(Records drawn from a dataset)
================================
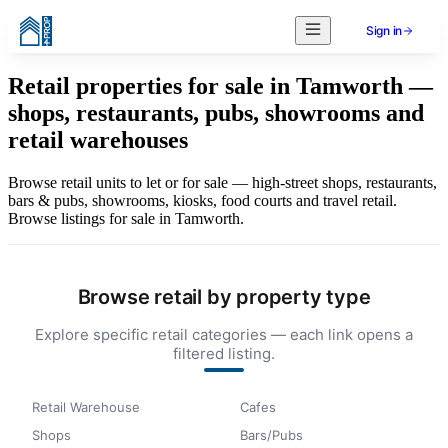
Sign in
Retail properties for sale in Tamworth —
shops, restaurants, pubs, showrooms and
retail warehouses
Browse retail units to let or for sale — high-street shops, restaurants,
bars & pubs, showrooms, kiosks, food courts and travel retail.
Browse listings for sale in Tamworth.
Browse retail by property type
Explore specific retail categories — each link opens a
filtered listing.
Retail Warehouse
Cafes
Shops
Bars/Pubs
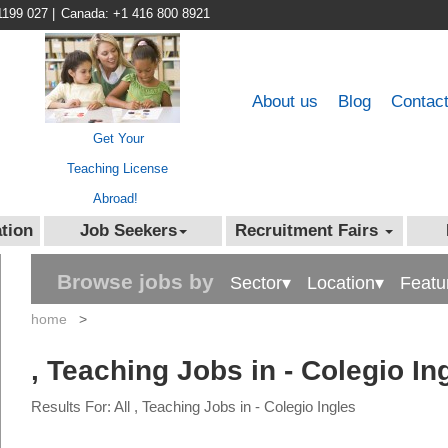
1199 027
|
Canada: +1 416 800 8921
About us
Blog
Contac
Get Your
Teaching License
Abroad!
tion
Job Seekers
Recruitment Fairs
Browse jobs by
Sector▾
Location▾
Featu
home
>
, Teaching Jobs in - Colegio In
Results For: All , Teaching Jobs in - Colegio Ingles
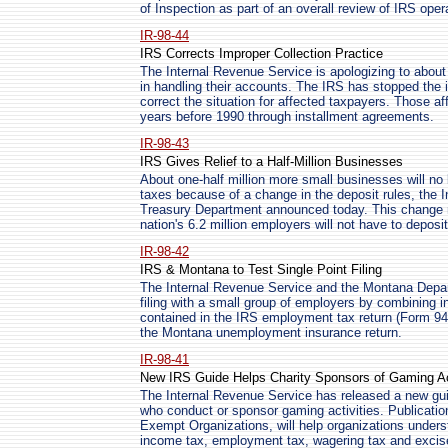
of Inspection as part of an overall review of IRS oper
IR-98-44
IRS Corrects Improper Collection Practice
The Internal Revenue Service is apologizing to about
in handling their accounts. The IRS has stopped the i
correct the situation for affected taxpayers. Those a
years before 1990 through installment agreements.
IR-98-43
IRS Gives Relief to a Half-Million Businesses
About one-half million more small businesses will no
taxes because of a change in the deposit rules, the 
Treasury Department announced today. This change m
nation's 6.2 million employers will not have to depos
IR-98-42
IRS & Montana to Test Single Point Filing
The Internal Revenue Service and the Montana Depart
filing with a small group of employers by combining i
contained in the IRS employment tax return (Form 94
the Montana unemployment insurance return.
IR-98-41
New IRS Guide Helps Charity Sponsors of Gaming Act
The Internal Revenue Service has released a new gui
who conduct or sponsor gaming activities. Publicatio
Exempt Organizations, will help organizations underst
income tax, employment tax, wagering tax and excis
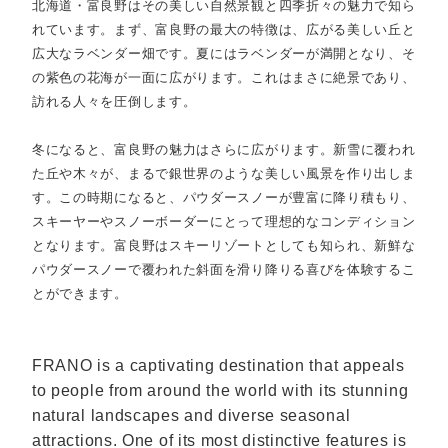
北海道・富良野はその美しい自然景観と四季折々の魅力で知ら
れています。まず、富良野の最大の特徴は、広がる美しい丘と
広大なラベンダー畑です。夏にはラベンダーが満開となり、そ
の紫色の花海が一面に広がります。これはまさに絶景であり、
訪れる人々を圧倒します。
冬になると、富良野の魅力はさらに広がります。新雪に覆われ
た丘や木々が、まるで銀世界のような美しい風景を作り出しま
す。この時期になると、パウダースノーが豊富に降り積もり、
スキーヤーやスノーボーダーにとって理想的なコンディション
となります。富良野はスキーリゾートとしても知られ、新鮮な
パウダースノーで覆われた斜面を滑り降りる喜びを体験するこ
とができます。
FRANO is a captivating destination that appeals
to people from around the world with its stunning
natural landscapes and diverse seasonal
attractions. One of its most distinctive features is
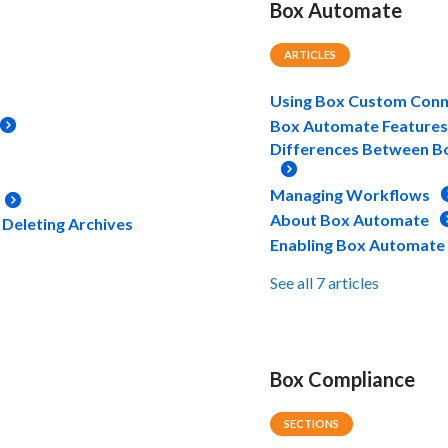
Box Automate
ARTICLES
Using Box Custom Conn
Box Automate Features 
Differences Between B
Managing Workflows
About Box Automate
 Deleting Archives
Enabling Box Automate
See all 7 articles
Box Compliance
SECTIONS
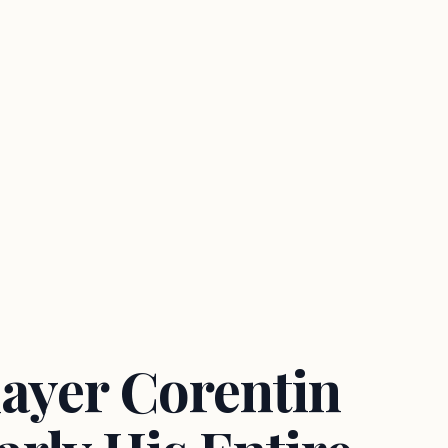
layer Corentin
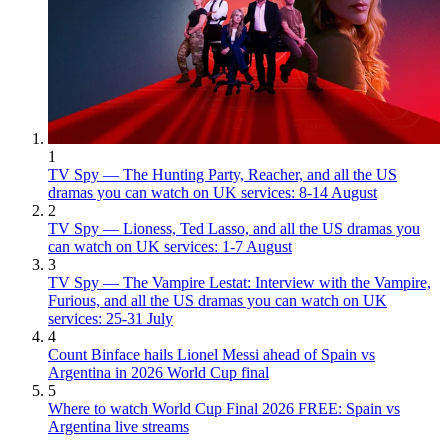
1
TV Spy — The Hunting Party, Reacher, and all the US
dramas you can watch on UK services: 8-14 August
2
TV Spy — Lioness, Ted Lasso, and all the US dramas you
can watch on UK services: 1-7 August
3
TV Spy — The Vampire Lestat: Interview with the Vampire,
Furious, and all the US dramas you can watch on UK
services: 25-31 July
4
Count Binface hails Lionel Messi ahead of Spain vs
Argentina in 2026 World Cup final
5
Where to watch World Cup Final 2026 FREE: Spain vs
Argentina live streams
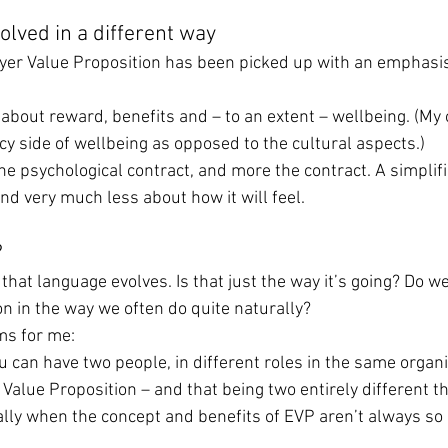
olved in a different way
yer Value Proposition has been picked up with an emphasis
k about reward, benefits and – to an extent – wellbeing. (My
licy side of wellbeing as opposed to the cultural aspects.)
the psychological contract, and more the contract. A simplifi
and very much less about how it will feel.
?
 that language evolves. Is that just the way it’s going? Do we
on in the way we often do quite naturally?
ms for me:
 You can have two people, in different roles in the same organi
Value Proposition – and that being two entirely different th
ally when the concept and benefits of EVP aren’t always so 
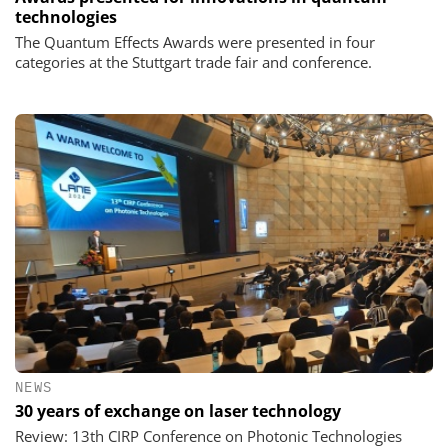
technologies
The Quantum Effects Awards were presented in four
categories at the Stuttgart trade fair and conference.
NEWS
30 years of exchange on laser technology
Review: 13th CIRP Conference on Photonic Technologies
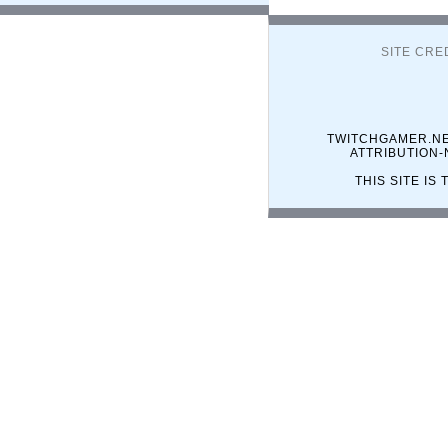
SITE CRE
TWITCHGAMER.NE
ATTRIBUTION
THIS SITE I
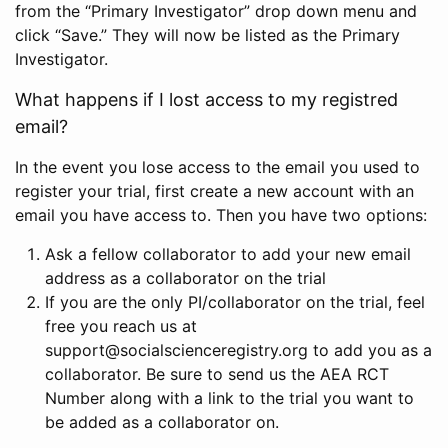
from the “Primary Investigator” drop down menu and
click “Save.” They will now be listed as the Primary
Investigator.
What happens if I lost access to my registred
email?
In the event you lose access to the email you used to
register your trial, first create a new account with an
email you have access to. Then you have two options:
Ask a fellow collaborator to add your new email
address as a collaborator on the trial
If you are the only PI/collaborator on the trial, feel
free you reach us at
support@socialscienceregistry.org to add you as a
collaborator. Be sure to send us the AEA RCT
Number along with a link to the trial you want to
be added as a collaborator on.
================================
#### WORK TASK:
Line by line, write out the records above exactly, skipping the pictures.

#### TASK ANSWER:
Sign in
Retail properties for sale in Tamworth —
shops, restaurants, pubs, showrooms and
retail warehouses
Browse retail units to let or for sale — high-street shops, restaurants,
bars & pubs, showrooms, kiosks, food courts and travel retail.
Browse listings for sale in Tamworth.
Browse retail by property type
Explore specific retail categories — each link opens a
filtered listing.
Retail Warehouse
Cafes
Shops
Bars/Pubs
1199 027
|
Canada: +1 416 800 8921
About us
Blog
Contac
Get Your
Teaching License
Abroad!
tion
Job Seekers
Recruitment Fairs
Browse jobs by
Sector▾
Location▾
Featu
home
>
, Teaching Jobs in - Colegio In
Results For: All , Teaching Jobs in - Colegio Ingles
of Inspection as part of an overall review of IRS oper
IR-98-44
IRS Corrects Improper Collection Practice
The Internal Revenue Service is apologizing to about
in handling their accounts. The IRS has stopped the i
correct the situation for affected taxpayers. Those a
years before 1990 through installment agreements.
IR-98-43
IRS Gives Relief to a Half-Million Businesses
About one-half million more small businesses will no
taxes because of a change in the deposit rules, the 
Treasury Department announced today. This change m
nation's 6.2 million employers will not have to depos
IR-98-42
IRS & Montana to Test Single Point Filing
The Internal Revenue Service and the Montana Depart
filing with a small group of employers by combining i
contained in the IRS employment tax return (Form 94
the Montana unemployment insurance return.
IR-98-41
New IRS Guide Helps Charity Sponsors of Gaming Act
The Internal Revenue Service has released a new gui
who conduct or sponsor gaming activities. Publicatio
Exempt Organizations, will help organizations underst
income tax, employment tax, wagering tax and excis
北海道・富良野はその美しい自然景観と四季折々の魅力で知ら
れています。まず、富良野の最大の特徴は、広がる美しい丘と
広大なラベンダー畑です。夏にはラベンダーが満開となり、そ
の紫色の花海が一面に広がります。これはまさに絶景であり、
訪れる人々を圧倒します。
冬になると、富良野の魅力はさらに広がります。新雪に覆われ
た丘や木々が、まるで銀世界のような美しい風景を作り出しま
す。この時期になると、パウダースノーが豊富に降り積もり、
スキーヤーやスノーボーダーにとって理想的なコンディション
となります。富良野はスキーリゾートとしても知られ、新鮮な
パウダースノーで覆われた斜面を滑り降りる喜びを体験するこ
とができます。
FRANO is a captivating destination that appeals
to people from around the world with its stunning
natural landscapes and diverse seasonal
attractions. One of its most distinctive features is
Box Automate
ARTICLES
Using Box Custom Conn
Box Automate Features 
Differences Between B
Managing Workflows
About Box Automate
 Deleting Archives
Enabling Box Automate
See all 7 articles
Box Compliance
SECTIONS
layer Corentin
1
TV Spy — The Hunting Party, Reacher, and all the US
dramas you can watch on UK services: 8-14 August
2
TV Spy — Lioness, Ted Lasso, and all the US dramas you
can watch on UK services: 1-7 August
3
TV Spy — The Vampire Lestat: Interview with the Vampire,
Furious, and all the US dramas you can watch on UK
services: 25-31 July
4
Count Binface hails Lionel Messi ahead of Spain vs
Argentina in 2026 World Cup final
5
Where to watch World Cup Final 2026 FREE: Spain vs
Argentina live streams
olved in a different way
yer Value Proposition has been picked up with an emphasis
k about reward, benefits and – to an extent – wellbeing. (My
licy side of wellbeing as opposed to the cultural aspects.)
the psychological contract, and more the contract. A simplifi
and very much less about how it will feel.
?
 that language evolves. Is that just the way it’s going? Do we
on in the way we often do quite naturally?
ms for me:
 You can have two people, in different roles in the same organi
Value Proposition – and that being two entirely different th
ally when the concept and benefits of EVP aren’t always so 
technologies
The Quantum Effects Awards were presented in four
categories at the Stuttgart trade fair and conference.
NEWS
30 years of exchange on laser technology
Review: 13th CIRP Conference on Photonic Technologies
SITE CRE
TWITCHGAMER.NE
ATTRIBUTION
THIS SITE I
from the “Primary Investigator” drop down menu and
click “Save.” They will now be listed as the Primary
Investigator.
What happens if I lost access to my registred
email?
In the event you lose access to the email you used to
register your trial, first create a new account with an
email you have access to. Then you have two options:
Ask a fellow collaborator to add your new email
address as a collaborator on the trial
If you are the only PI/collaborator on the trial, feel
free you reach us at
support@socialscienceregistry.org to add you as a
collaborator. Be sure to send us the AEA RCT
Number along with a link to the trial you want to
be added as a collaborator on.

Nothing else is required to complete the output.